### Action item:
Search the records for the string "Σπίτι", then copy each line that has it.

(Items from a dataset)

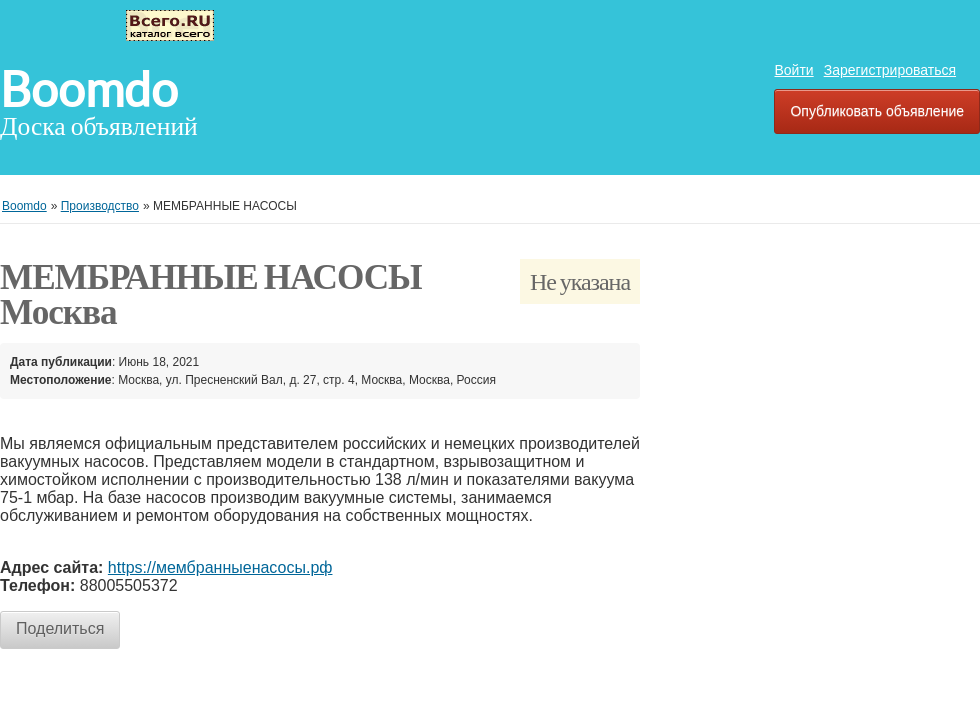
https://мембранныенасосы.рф (220, 567)
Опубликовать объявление (877, 111)
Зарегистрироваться (890, 70)
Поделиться (60, 628)
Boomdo (89, 90)
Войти (793, 70)
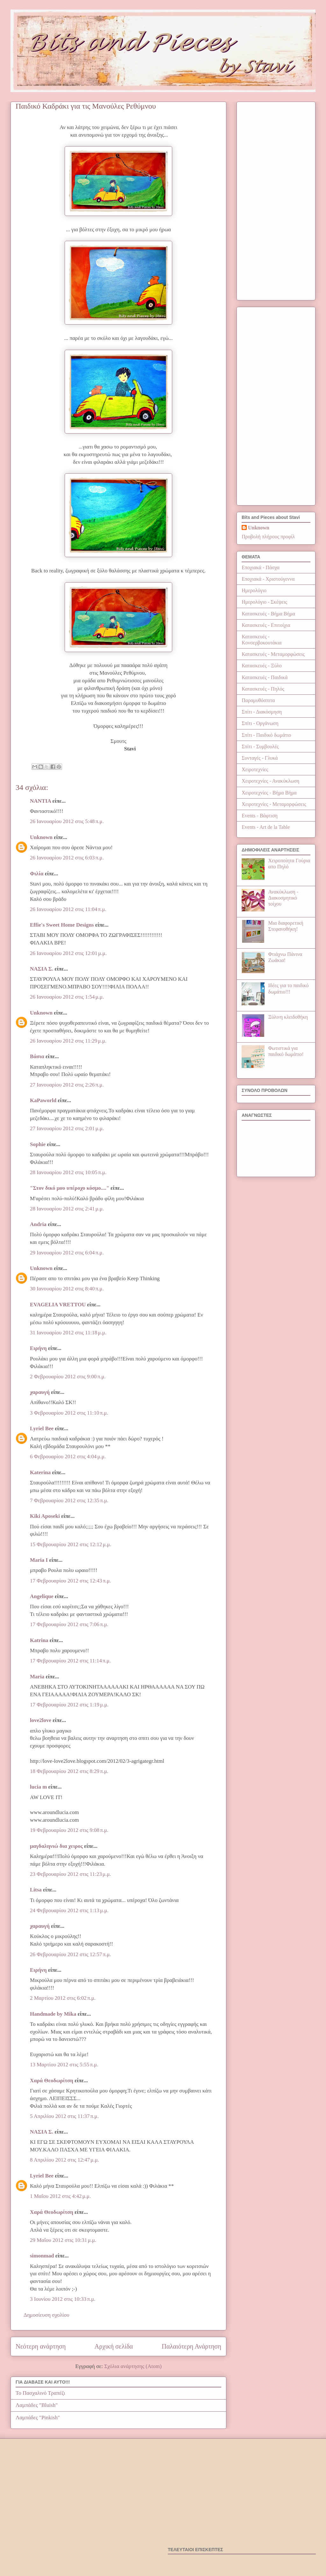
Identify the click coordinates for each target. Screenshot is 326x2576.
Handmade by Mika (53, 2014)
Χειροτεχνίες (255, 769)
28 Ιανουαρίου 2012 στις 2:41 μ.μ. (67, 1209)
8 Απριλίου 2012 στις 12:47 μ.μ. (64, 2160)
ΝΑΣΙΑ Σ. (41, 969)
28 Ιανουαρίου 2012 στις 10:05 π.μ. (68, 1172)
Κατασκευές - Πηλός (263, 689)
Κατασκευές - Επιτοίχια (266, 625)
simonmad (42, 2256)
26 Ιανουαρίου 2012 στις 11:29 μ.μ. (68, 1041)
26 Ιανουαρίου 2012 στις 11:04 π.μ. (68, 909)
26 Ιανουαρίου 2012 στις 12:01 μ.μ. (68, 953)
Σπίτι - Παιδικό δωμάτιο (266, 735)
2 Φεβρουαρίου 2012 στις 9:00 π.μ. (68, 1377)
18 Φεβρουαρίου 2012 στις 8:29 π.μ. (69, 1771)
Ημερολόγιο (254, 590)
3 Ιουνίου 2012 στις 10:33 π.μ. (63, 2299)
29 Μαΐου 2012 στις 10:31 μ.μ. (63, 2240)
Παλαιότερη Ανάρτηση (191, 2346)
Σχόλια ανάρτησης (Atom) (132, 2366)
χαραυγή (40, 1392)
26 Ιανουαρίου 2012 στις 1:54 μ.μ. (67, 997)
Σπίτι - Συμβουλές (260, 746)
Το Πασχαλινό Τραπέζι (40, 2393)
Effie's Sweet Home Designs (62, 925)
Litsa (36, 1890)
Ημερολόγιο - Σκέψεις (264, 602)
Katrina (39, 1640)
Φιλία (36, 874)
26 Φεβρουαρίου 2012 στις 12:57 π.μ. (70, 1954)
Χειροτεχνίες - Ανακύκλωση (270, 781)
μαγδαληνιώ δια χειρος (56, 1846)
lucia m (38, 1787)
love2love (40, 1720)
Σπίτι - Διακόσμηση (262, 711)
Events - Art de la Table (266, 827)
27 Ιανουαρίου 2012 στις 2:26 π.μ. (67, 1085)
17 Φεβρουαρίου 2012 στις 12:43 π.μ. (70, 1581)
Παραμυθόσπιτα (258, 700)
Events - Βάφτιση (260, 815)
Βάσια (37, 1056)
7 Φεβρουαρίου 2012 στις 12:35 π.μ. (69, 1500)
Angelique (41, 1596)
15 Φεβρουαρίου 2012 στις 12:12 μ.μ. (70, 1544)
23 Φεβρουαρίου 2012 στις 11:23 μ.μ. (70, 1874)
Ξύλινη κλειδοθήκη (288, 1017)
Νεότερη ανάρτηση (41, 2346)
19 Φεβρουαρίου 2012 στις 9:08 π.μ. (69, 1830)
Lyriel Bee (41, 1428)
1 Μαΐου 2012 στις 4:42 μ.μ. (60, 2196)
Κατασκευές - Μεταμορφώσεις (273, 654)
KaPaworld (43, 1100)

### Finished task:
Σπίτι - Παιδικό δωμάτιο (266, 735)
Σπίτι - Συμβουλές (260, 746)
Σπίτι - Διακόσμηση (262, 711)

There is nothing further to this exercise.